Let's review what we know about those jerseys:
- The Leafs wore their invisible names for two road games only.
- Ballard eventually gave in when threatened with a $2000 fine.
- The Chicago Blackhawks and New York Islanders were the opposition in those games.
The answer is no. After being threatened with the fine for the road jerseys, Ballard cut his losses and applied the blue-on-white lettering on the home jerseys for the start of the 1978-79 season. He wasn't interested in paying any fines whatsoever, so the home uniforms were within NHL regulations for the team's first game back at Maple Leaf Gardens next season. His program sales? Hardly affected, I'd say.
So how does this all tie into Teebz's Book Club?
Well, it doesn't quite tie-in just yet. The image to the left is the cover of the upcoming comic book that I was talking about above that Rob Ullman is producing. Old-Timey Hockey Tales is a fantastic set of comics all about historic hockey stories.

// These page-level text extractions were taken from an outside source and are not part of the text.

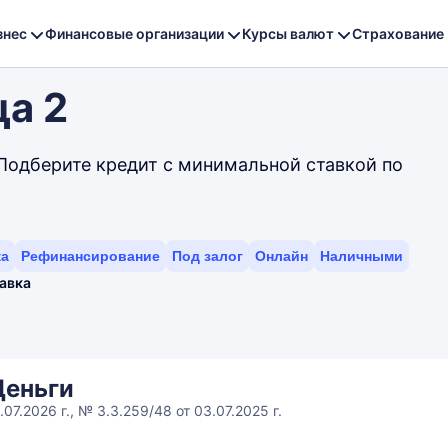
знес
Финансовые организации
Курсы валют
Страхование
ца 2
 Подберите кредит с минимальной ставкой по
ка
Рефинансирование
Под залог
Онлайн
Наличными
авка
Деньги
07.2026 г., № 3.3.259/48 от 03.07.2025 г.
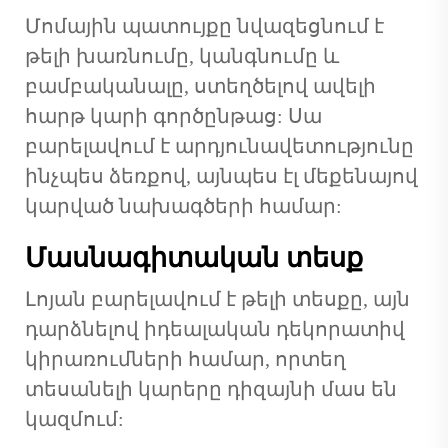
Մոմային պատույքը նվազեցնում է
թելի խառնումը, կանգնումը և
բամբականալը, ստեղծելով ավելի
հարթ կարի գործընթաց: Սա
բարելավում է արդյունավետությունը
ինչպես ձեռքով, այնպես էլ մեքենայով
կարված նախագծերի համար:
Մասնագիտական տեսք
Լոյան բարելավում է թելի տեսքը, այն
դարձնելով իդեալական դեկորատիվ
կիրառումների համար, որտեղ
տեսանելի կարերը դիզայնի մաս են
կազմում:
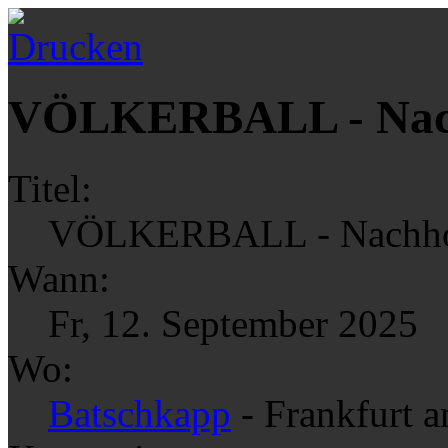
VÖLKERBALL - Nach
Titel:
VÖLKERBALL - Nachhol
Wann:
Fr, 12. September 2025
Wo:
Batschkapp
- Frankfurt 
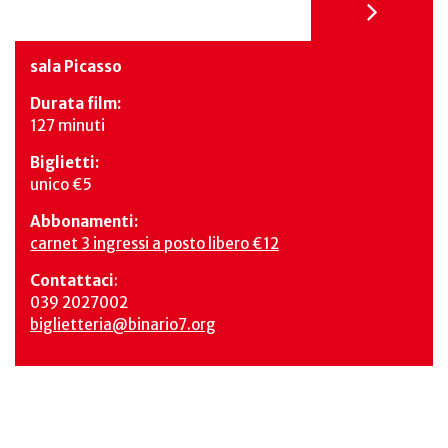
sala Picasso
Durata film:
127 minuti
Biglietti:
unico €5
Abbonamenti:
carnet 3 ingressi a posto libero €12
Contattaci
:
039 2027002
biglietteria@binario7.org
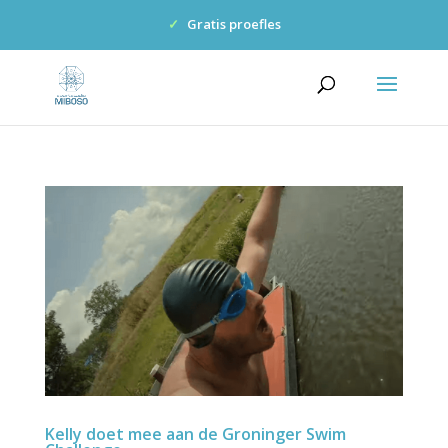
✓
Gratis proefles
Kelly doet mee aan de Groninger Swim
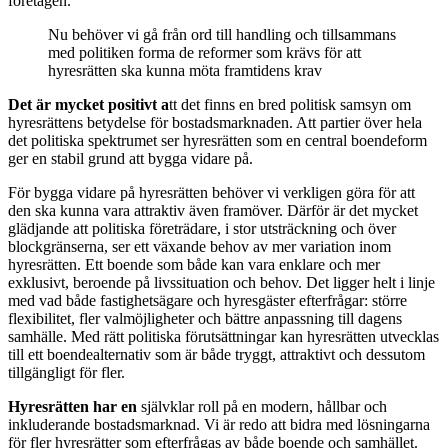
företagen.
Nu behöver vi gå från ord till handling och tillsammans
med politiken forma de reformer som krävs för att
hyresrätten ska kunna möta framtidens krav
Det är mycket positivt a
tt det finns en bred politisk samsyn om
hyresrättens betydelse för bostadsmarknaden. Att partier över hela
det politiska spektrumet ser hyresrätten som en central boendeform
ger en stabil grund att bygga vidare på.
För bygga vidare på hyresrätten behöver vi verkligen göra för att
den ska kunna vara attraktiv även framöver. Därför är det mycket
glädjande att politiska företrädare, i stor utsträckning och över
blockgränserna, ser ett växande behov av mer variation inom
hyresrätten. Ett boende som både kan vara enklare och mer
exklusivt, beroende på livssituation och behov. Det ligger helt i linje
med vad både fastighetsägare och hyresgäster efterfrågar: större
flexibilitet, fler valmöjligheter och bättre anpassning till dagens
samhälle. Med rätt politiska förutsättningar kan hyresrätten utvecklas
till ett boendealternativ som är både tryggt, attraktivt och dessutom
tillgängligt för fler.
Hyresrätten har en
självklar roll på en modern, hållbar och
inkluderande bostadsmarknad. Vi är redo att bidra med lösningarna
för fler hyresrätter som efterfrågas av både boende och samhället.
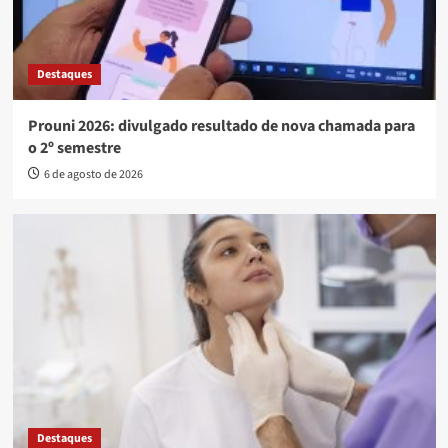
Destaques
Prouni 2026: divulgado resultado de nova chamada para
o 2º semestre
6 de agosto de 2026
Destaques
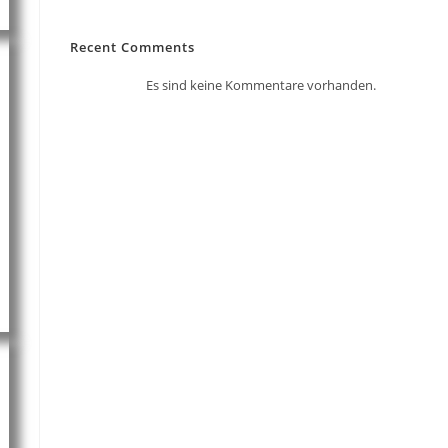
Recent Comments
Es sind keine Kommentare vorhanden.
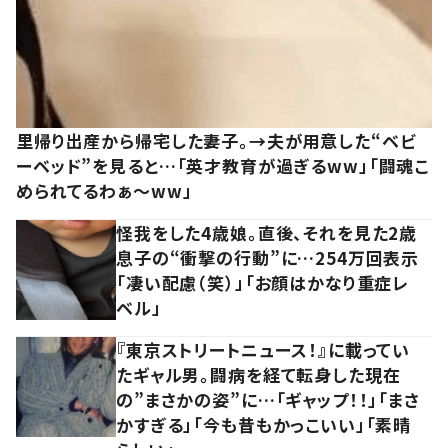
里帰り出産から帰宅した妻子。→夫が用意した“ベビ
ーベッド”を見ると…「英才教育が過ぎるww」「闘魂こ
められてるわぁ～ww」
怪我をした4歳娘。直後、それを見た2歳
息子の“衝撃の行動”に…254万回表示
「凄い配慮（笑）」「お顔はかなり重症レ
ベル」
『東京ストリートニュース！』に載ってい
たギャル男。闘病を経て転身した現在
の”まさかの姿”に…「ギャップ！！」「まさ
かすぎる」「今も昔もかっこいい」「素晴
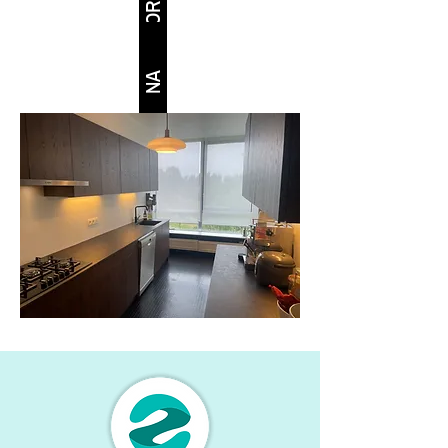
VOOR
NA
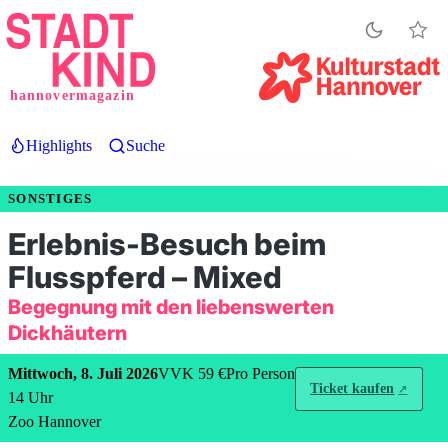
Direkt
zum
Inhalt
hannovermagazin
Highlights
Suche
SONSTIGES
Erlebnis-Besuch beim
Flusspferd – Mixed
Begegnung mit den liebenswerten
Dickhäutern
Mittwoch, 8. Juli 2026
VVK 59 €
Pro Person
Ticket kaufen
14
Uhr
Zoo Hannover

The Vic Lynn piece featured on HBIC a couple of weeks ago is one of those stories, and Rob's artwork about this story will also be featured in the new edition of Old-Timey Hockey Tales. I'm also going to speculate that the Seattle Millionaires will also get some sort of story mention in the comic book from the image on the cover. Needless to say, this is a comic book you should certainly pick up, and you can get the first edition of Old-Timey Hockey Tales at Rob's online store for a mere $2.00! That's a price that even Harold Ballard would pay!
Thanks for including me in this work, Rob, and I'll be one of the first in line to get the newest edition of Old-Timey Hockey Tales when you release it!